Brad--you've got the headline wrong here.
I read "Billion Dollars" and thought: is that all? Big whoop!
THen I read the real post.
Posted by: milly | July 27, 2006 at 02:12 PM
It would appear that the issue of Chinese regional banks being technically insolvent due to uncollectable debt is now moot. They have been recapitalized with US Treasuries.
Posted by: Francis | July 27, 2006 at 04:12 PM
wow--who knew that comments-spam could have a sense of humor?
Those Chinese--such characters!
Posted by: hardy | July 27, 2006 at 05:29 PM
So just where do you park a trillion plus dollar is you happend to pack that much away? Passbook savings at Wells Fargo? The interest alone should fund their military.
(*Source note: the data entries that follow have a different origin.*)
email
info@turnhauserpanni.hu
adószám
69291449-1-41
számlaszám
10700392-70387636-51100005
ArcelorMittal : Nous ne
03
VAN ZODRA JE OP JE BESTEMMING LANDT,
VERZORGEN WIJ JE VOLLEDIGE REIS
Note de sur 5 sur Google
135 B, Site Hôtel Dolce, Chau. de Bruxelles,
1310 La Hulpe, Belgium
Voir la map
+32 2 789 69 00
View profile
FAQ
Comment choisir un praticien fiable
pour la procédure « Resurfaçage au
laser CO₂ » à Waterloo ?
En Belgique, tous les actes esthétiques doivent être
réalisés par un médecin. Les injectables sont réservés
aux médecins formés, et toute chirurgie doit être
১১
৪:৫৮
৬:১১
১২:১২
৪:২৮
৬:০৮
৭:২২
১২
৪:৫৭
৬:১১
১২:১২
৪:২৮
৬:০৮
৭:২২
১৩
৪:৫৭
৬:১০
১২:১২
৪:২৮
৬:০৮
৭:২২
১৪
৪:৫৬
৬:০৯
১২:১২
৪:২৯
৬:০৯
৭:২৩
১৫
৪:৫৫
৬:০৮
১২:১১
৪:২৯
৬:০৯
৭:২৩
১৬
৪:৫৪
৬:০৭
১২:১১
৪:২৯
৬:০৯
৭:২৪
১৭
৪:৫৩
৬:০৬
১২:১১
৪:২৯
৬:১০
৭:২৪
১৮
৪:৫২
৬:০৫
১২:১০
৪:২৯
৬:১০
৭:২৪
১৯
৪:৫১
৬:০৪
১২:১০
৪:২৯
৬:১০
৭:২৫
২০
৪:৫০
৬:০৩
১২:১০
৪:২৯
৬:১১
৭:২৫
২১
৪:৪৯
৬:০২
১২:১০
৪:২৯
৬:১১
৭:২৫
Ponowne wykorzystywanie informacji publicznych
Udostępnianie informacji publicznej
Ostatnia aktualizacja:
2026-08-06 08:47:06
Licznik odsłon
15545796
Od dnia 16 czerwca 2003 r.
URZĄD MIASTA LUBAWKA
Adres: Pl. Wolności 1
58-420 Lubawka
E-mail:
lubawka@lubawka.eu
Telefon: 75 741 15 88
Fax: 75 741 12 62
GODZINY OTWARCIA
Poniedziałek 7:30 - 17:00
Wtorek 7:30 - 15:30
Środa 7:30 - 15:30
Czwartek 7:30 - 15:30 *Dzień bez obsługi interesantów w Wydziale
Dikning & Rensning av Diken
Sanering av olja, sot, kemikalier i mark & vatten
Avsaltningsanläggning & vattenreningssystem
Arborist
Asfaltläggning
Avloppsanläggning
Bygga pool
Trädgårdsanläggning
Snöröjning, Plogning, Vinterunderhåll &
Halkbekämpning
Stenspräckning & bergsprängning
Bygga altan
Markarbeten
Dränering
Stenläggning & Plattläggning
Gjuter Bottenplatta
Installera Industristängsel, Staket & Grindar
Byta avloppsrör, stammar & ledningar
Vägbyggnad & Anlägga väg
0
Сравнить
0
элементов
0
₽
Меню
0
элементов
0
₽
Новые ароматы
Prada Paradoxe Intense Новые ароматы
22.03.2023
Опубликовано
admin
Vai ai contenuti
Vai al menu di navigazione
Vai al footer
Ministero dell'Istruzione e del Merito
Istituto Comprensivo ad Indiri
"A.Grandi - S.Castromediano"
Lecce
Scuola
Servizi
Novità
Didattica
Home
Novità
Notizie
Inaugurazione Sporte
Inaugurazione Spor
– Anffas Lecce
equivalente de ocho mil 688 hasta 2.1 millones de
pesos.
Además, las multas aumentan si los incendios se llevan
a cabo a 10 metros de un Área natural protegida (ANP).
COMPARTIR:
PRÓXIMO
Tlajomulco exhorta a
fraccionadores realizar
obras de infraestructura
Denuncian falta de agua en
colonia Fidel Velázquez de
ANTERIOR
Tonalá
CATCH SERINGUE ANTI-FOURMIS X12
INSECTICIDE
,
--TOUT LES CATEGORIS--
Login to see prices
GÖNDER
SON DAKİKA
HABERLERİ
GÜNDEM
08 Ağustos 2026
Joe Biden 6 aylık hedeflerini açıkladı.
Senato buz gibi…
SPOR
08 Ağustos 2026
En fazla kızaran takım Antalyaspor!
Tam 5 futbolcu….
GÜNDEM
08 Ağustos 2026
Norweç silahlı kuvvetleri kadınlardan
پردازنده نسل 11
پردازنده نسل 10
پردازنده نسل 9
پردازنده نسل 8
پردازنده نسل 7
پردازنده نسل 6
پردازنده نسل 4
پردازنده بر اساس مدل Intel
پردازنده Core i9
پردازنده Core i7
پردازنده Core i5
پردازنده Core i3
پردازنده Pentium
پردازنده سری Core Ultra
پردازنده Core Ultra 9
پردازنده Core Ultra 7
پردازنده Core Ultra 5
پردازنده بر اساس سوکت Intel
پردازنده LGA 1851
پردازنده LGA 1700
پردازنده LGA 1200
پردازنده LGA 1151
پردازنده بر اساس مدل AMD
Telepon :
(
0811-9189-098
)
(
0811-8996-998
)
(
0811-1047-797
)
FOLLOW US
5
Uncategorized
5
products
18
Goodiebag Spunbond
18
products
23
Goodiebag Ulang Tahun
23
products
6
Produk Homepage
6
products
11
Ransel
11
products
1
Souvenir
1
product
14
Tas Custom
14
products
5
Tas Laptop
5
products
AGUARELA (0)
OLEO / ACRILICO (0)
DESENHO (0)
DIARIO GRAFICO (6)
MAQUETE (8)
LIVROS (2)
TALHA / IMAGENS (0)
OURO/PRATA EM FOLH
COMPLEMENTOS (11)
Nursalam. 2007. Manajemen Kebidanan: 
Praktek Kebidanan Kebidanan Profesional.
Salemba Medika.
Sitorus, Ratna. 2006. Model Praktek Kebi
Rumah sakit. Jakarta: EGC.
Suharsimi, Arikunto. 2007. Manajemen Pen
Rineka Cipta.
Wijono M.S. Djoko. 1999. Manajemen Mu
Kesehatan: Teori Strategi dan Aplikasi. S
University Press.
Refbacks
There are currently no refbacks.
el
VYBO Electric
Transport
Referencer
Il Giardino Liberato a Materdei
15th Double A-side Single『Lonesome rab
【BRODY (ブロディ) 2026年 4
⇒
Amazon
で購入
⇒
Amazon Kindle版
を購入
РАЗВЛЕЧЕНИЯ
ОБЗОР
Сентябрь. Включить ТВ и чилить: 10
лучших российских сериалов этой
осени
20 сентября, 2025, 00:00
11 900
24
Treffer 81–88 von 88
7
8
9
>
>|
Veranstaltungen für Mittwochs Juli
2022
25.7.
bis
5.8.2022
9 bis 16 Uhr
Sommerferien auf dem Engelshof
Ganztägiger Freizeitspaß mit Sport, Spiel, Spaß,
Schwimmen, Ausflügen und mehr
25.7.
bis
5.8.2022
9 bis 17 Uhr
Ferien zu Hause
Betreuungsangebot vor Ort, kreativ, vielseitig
Seriously, what is stopping PRC from just buying major if not controlling interest in every international corporation? If nothing is stopping them, why don't they?
Posted by: Alan | July 28, 2006 at 07:26 AM
This is absolutely the case. I read a couple of articles in the FT on Wed. and the concept was approached therein. Chinese dollar reserve holdings are approaching one trillion. In order to avoid a B.O.P. crisis, the Chinese have two general options. They can either:
1. Divest themselves of new T-Bill offerings (or invest at a slower rate) to curtail money supply growth and transition off the current peg, which will cause the Yuan to appreciate against the dollar.
2. Keep on buying every new T-Bill offerred up by Bernanke and the gang, continuing the course unabated.
If 1., the dollar will slowly depreciate against the Yuan, in which case both currencies fall concomitantly against the money market. A fundamental disequilibrium will continue to exist between market rates and the dollar/Renminbi peg, but it won't be exacerbated as much.
If 2., things will continue as they are until we see that long-term bond holders lose money in relation to short-term debt securities (inverted yield curve), which suggests Chinese neomercantilists have reached the apex of decreasing marginal utility and thus begin to experience negative [real] rates of return on credit sales.